→ What the task asks
Print each entry as it appears. Images stay out of the copy.

====================

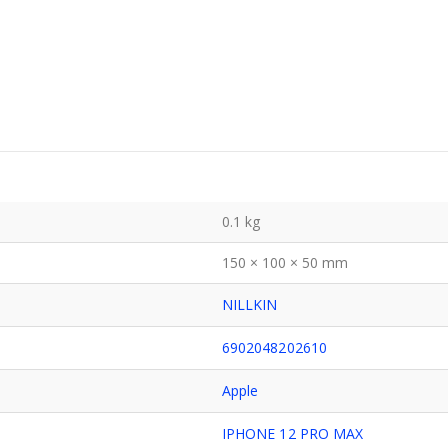
0.1 kg
150 × 100 × 50 mm
NILLKIN
6902048202610
Apple
IPHONE 12 PRO MAX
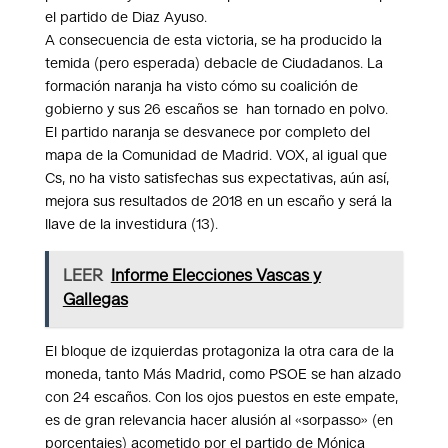
el partido de Diaz Ayuso.
A consecuencia de esta victoria, se ha producido la
temida (pero esperada) debacle de Ciudadanos. La
formación naranja ha visto cómo su coalición de
gobierno y sus 26 escaños se han tornado en polvo.
El partido naranja se desvanece por completo del
mapa de la Comunidad de Madrid. VOX, al igual que
Cs, no ha visto satisfechas sus expectativas, aún así,
mejora sus resultados de 2018 en un escaño y será la
llave de la investidura (13).
LEER
Informe Elecciones Vascas y
Gallegas
El bloque de izquierdas protagoniza la otra cara de la
moneda, tanto Más Madrid, como PSOE se han alzado
con 24 escaños. Con los ojos puestos en este empate,
es de gran relevancia hacer alusión al «sorpasso» (en
porcentajes) acometido por el partido de Mónica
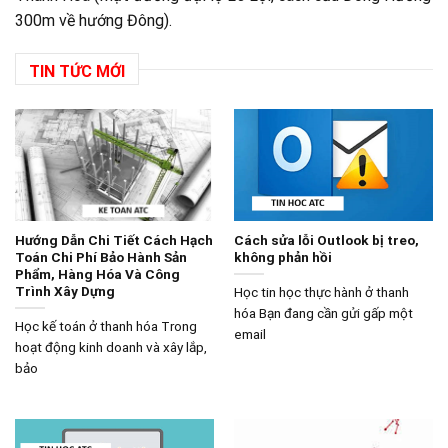
300m về hướng Đông).
TIN TỨC MỚI
Hướng Dẫn Chi Tiết Cách Hạch
Cách sửa lỗi Outlook bị treo,
Toán Chi Phí Bảo Hành Sản
không phản hồi
Phẩm, Hàng Hóa Và Công
Trình Xây Dựng
Học tin học thực hành ở thanh
hóa Bạn đang cần gửi gấp một
Học kế toán ở thanh hóa Trong
email
hoạt động kinh doanh và xây lắp,
bảo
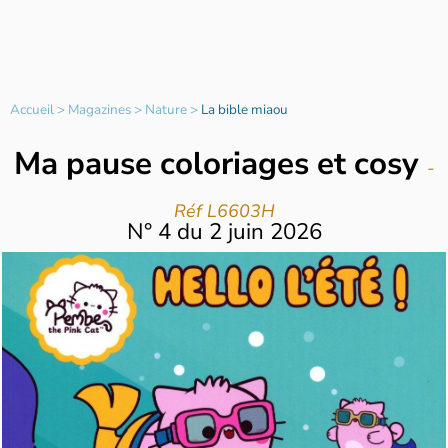
Accueil
>
Magazines
>
Nature
>
La bible miaou
Ma pause coloriages et cosy
-
Réf L6603H
N°
4
du
2 juin 2026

====================

→ Solved exercise
0.1 kg
150 × 100 × 50 mm
NILLKIN
6902048202610
Apple
IPHONE 12 PRO MAX
el partido de Diaz Ayuso.
A consecuencia de esta victoria, se ha producido la
temida (pero esperada) debacle de Ciudadanos. La
formación naranja ha visto cómo su coalición de
gobierno y sus 26 escaños se han tornado en polvo.
El partido naranja se desvanece por completo del
mapa de la Comunidad de Madrid. VOX, al igual que
Cs, no ha visto satisfechas sus expectativas, aún así,
mejora sus resultados de 2018 en un escaño y será la
llave de la investidura (13).
LEER
Informe Elecciones Vascas y
Gallegas
El bloque de izquierdas protagoniza la otra cara de la
moneda, tanto Más Madrid, como PSOE se han alzado
con 24 escaños. Con los ojos puestos en este empate,
es de gran relevancia hacer alusión al «sorpasso» (en
porcentajes) acometido por el partido de Mónica
300m về hướng Đông).
TIN TỨC MỚI
Hướng Dẫn Chi Tiết Cách Hạch
Cách sửa lỗi Outlook bị treo,
Toán Chi Phí Bảo Hành Sản
không phản hồi
Phẩm, Hàng Hóa Và Công
Trình Xây Dựng
Học tin học thực hành ở thanh
hóa Bạn đang cần gửi gấp một
Học kế toán ở thanh hóa Trong
email
hoạt động kinh doanh và xây lắp,
bảo
Accueil
>
Magazines
>
Nature
>
La bible miaou
Ma pause coloriages et cosy
-
Réf L6603H
N°
4
du
2 juin 2026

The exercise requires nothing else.